A moment ago, hearing Jerry's whispers, Mother said, "He's a perfectionist."

"Don't be bitter," Father said.

Mother was looking at the jungle on the riverbank.

"What a place for a perfectionist," she said.

Everyone thought of him as rough and ready. But I was not fooled. He was the opposite of a camper! He grew prize vegetables because he could not stand the taste of bananas and wabool. He hated sleeping outdoors. "It's lawless and unnatural to sleep on the bare ground." He always spoke tenderly about his own bed. "Even animals make beds!" An everlasting supply of free ice was his reply to the tropics, a complicated system of pumps his reply to the dry season. He liked the odds stacked against him. He said it helped him think. But though he was ambitious for his own comfort, he had never tried to cash in on his inventions — only to live a life that others might want to copy. The royalties on his patents he regarded as "funny money." "I may be selfish," he said, "but I'm not greedy."

Selfishness had made him clever. He wanted things his way — his bed and his food and the world as well. His explanations of events were as ingenious as his inventions.
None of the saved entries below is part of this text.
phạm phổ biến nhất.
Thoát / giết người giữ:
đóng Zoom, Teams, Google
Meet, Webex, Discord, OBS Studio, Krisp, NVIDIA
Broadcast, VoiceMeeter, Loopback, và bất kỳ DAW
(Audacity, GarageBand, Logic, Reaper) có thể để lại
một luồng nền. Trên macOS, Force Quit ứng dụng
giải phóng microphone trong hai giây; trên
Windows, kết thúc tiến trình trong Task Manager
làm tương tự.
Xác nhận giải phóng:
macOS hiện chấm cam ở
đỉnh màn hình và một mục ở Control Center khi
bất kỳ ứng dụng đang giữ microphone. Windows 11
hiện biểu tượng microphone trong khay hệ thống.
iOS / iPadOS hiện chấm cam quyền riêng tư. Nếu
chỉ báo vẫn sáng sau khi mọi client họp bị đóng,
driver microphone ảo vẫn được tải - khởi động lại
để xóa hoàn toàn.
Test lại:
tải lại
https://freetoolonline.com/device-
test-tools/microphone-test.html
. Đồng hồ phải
Had there been a war in the United States? Were people after him, as he said? Was it a fact that he was being hunted because "they always kill the smart ones first"? We did not know. But if you believed any of this, you could be very happy here. You did not notice the heat or the insects or the darkness that buried you at night. Father's talk took away your sense of smell. After hearing him speak about America, it comforted you to think that you were so far away on the Mosquito Coast. It comforted him!

Here he was, shouting his plans at us and grinning at our bewilderment. It might be simple scheming, like improving the pipanto pole, or making a smudge pot out of a coconut husk, or describing the foolproof house he was going to make. Or it could be almost batty.

"What a thoroughly rotten job God made of the world!"

I had never heard a single person criticize God before. But Father talked about God the way he talked about jobbing plumbers and electricians. "The dead boy with the spinning top" was the way he described God. "And the top is almost out of steam. Feel it wobble?"

He seldom let up. It was like part of the jungle racket, after our escape from Jeronimo. Like the pava birds and the crickyjeens and the nighttime tattoo, along the Rio Sico and where we turned into the Rio Negro for Paplaya. But of all the jungle sounds that I heard, and that static could be very surprising, the clearest of them, and the most often, was the sound of Father's voice, crying out for comfort.

***

It took us several days of "coasting," as Father called it, to reach Brewer's Lagoon. After all the talk and boat towing and the halt salty breeze, I expected something blue — sand, surf, palms, a beach. But Brewer's was an inland scoop, and its haulover was a neck of high ground that hid the ocean and blocked the pleasant sound of waves sluicing the sand and making the pebbles jiggle.

We were in mud here. The lagoon was wide and flat and swampy. It was brown water stretching boggily to a brown shore. No ripples — it was a dirty mirror with some stubs of weeds, and cut-down palms like old lampposts. A film of mud and fine silt covered the banks around it, and flies gathered where green cowflap lay drying at the edges of the still, dark puddle.